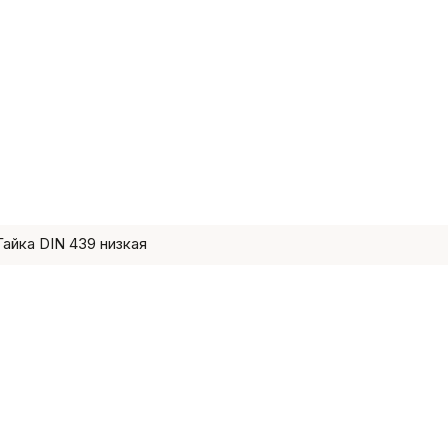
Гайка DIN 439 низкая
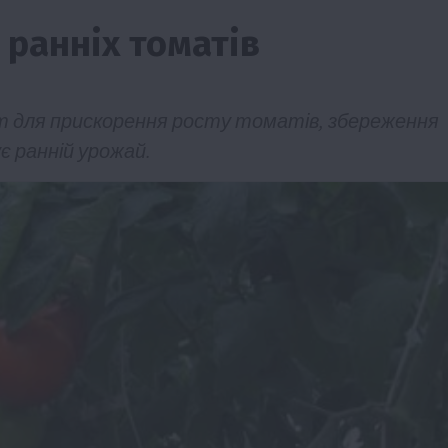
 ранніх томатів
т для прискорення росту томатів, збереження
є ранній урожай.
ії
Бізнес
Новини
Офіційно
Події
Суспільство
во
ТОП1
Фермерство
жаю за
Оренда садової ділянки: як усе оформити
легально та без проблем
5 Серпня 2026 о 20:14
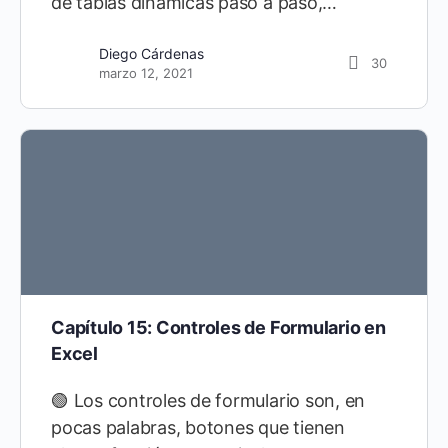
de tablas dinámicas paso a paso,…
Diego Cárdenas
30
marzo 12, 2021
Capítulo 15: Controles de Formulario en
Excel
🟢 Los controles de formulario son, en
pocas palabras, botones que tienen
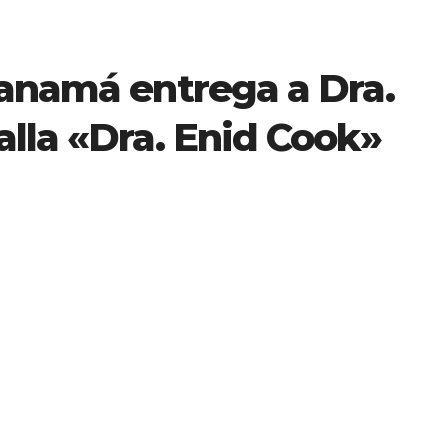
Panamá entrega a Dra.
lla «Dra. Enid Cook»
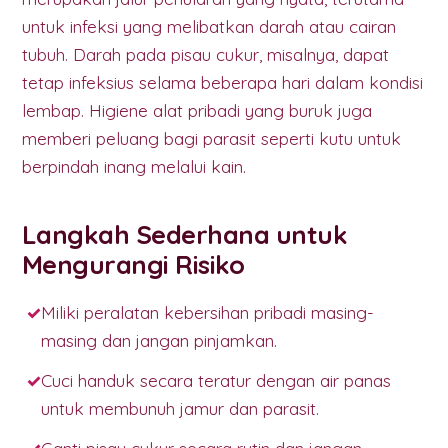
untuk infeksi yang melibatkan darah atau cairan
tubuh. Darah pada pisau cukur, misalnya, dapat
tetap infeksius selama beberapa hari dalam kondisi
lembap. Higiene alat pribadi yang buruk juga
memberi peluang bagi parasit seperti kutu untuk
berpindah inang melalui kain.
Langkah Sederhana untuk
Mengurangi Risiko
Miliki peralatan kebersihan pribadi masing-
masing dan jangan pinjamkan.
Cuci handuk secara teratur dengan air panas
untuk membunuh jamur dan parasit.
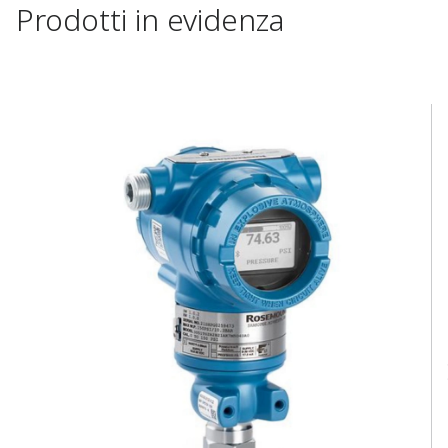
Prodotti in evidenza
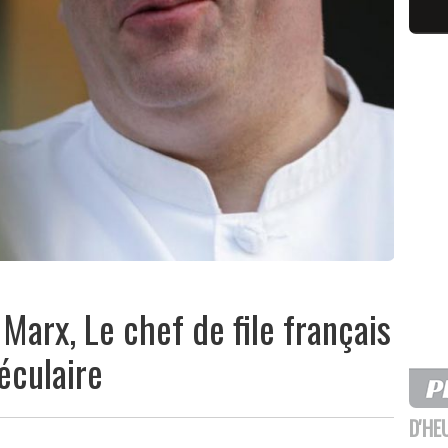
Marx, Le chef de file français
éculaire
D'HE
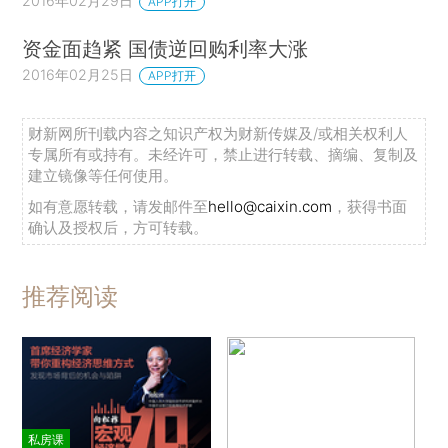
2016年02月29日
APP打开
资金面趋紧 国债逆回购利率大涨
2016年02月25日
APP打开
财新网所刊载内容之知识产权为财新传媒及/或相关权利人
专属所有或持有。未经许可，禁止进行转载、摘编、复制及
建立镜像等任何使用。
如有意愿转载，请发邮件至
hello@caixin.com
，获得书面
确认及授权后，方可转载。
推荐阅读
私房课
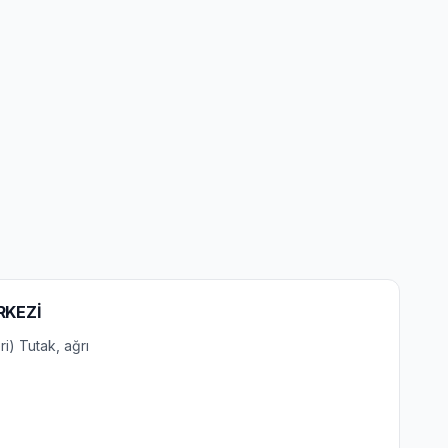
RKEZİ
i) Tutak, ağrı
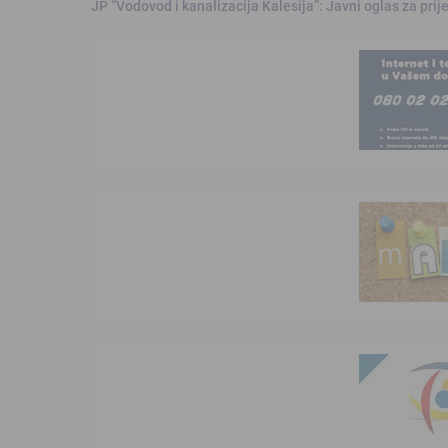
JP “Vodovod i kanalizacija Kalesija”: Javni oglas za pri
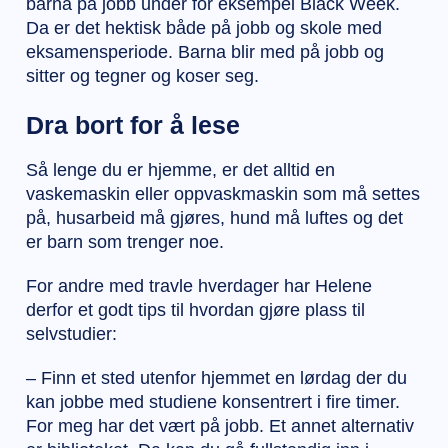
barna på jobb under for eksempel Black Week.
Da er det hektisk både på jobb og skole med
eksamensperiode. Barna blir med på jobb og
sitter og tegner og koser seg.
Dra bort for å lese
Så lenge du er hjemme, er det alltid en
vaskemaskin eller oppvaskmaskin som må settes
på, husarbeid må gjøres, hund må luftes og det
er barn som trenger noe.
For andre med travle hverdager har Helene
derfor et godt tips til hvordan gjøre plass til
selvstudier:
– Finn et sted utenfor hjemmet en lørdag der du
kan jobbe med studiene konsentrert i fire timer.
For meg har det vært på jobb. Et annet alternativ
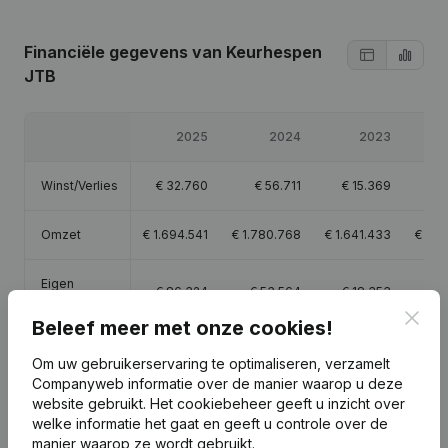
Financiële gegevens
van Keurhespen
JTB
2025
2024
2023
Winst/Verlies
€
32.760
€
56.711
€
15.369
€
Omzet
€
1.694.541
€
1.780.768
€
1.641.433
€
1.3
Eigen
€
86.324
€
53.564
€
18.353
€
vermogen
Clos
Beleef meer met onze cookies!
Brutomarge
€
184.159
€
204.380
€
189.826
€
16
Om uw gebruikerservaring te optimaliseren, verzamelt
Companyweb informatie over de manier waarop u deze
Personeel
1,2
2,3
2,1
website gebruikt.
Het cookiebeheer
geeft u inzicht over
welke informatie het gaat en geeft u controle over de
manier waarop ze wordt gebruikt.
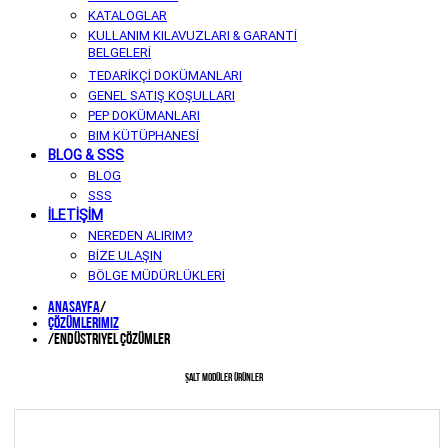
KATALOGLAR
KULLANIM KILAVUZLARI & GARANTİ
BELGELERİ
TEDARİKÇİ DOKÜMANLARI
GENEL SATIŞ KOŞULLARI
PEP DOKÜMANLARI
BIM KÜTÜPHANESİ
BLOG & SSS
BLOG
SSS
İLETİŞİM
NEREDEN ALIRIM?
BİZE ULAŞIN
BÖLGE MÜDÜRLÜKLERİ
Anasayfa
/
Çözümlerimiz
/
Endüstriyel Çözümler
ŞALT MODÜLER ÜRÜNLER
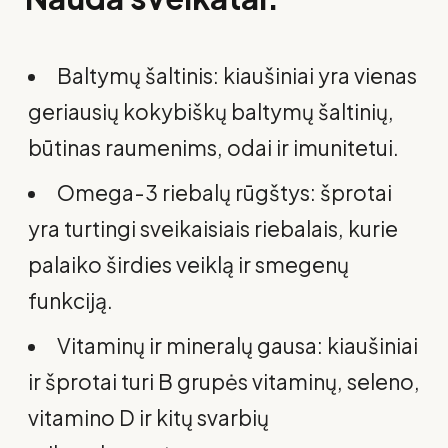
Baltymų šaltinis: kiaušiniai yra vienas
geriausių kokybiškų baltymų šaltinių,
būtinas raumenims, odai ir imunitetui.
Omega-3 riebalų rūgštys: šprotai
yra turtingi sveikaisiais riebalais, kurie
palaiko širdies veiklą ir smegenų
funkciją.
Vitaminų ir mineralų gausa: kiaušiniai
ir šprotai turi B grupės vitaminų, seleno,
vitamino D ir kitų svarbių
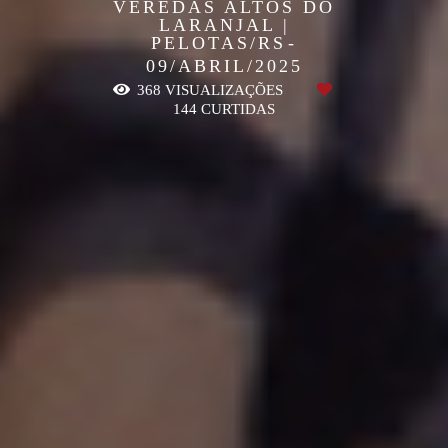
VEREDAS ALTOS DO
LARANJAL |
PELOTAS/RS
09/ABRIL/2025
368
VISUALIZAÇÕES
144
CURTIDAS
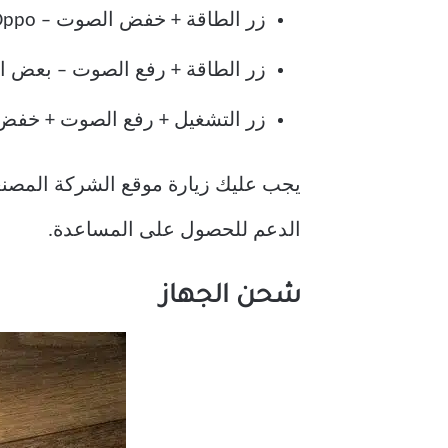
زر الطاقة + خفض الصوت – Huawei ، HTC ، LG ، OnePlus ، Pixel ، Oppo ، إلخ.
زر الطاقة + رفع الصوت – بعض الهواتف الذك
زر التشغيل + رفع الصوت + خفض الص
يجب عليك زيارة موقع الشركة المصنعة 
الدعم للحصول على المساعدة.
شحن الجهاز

About this task:
Looking at the records above, tally the lines holding "pribadi" and reply with that number only.

Completed exercise:
2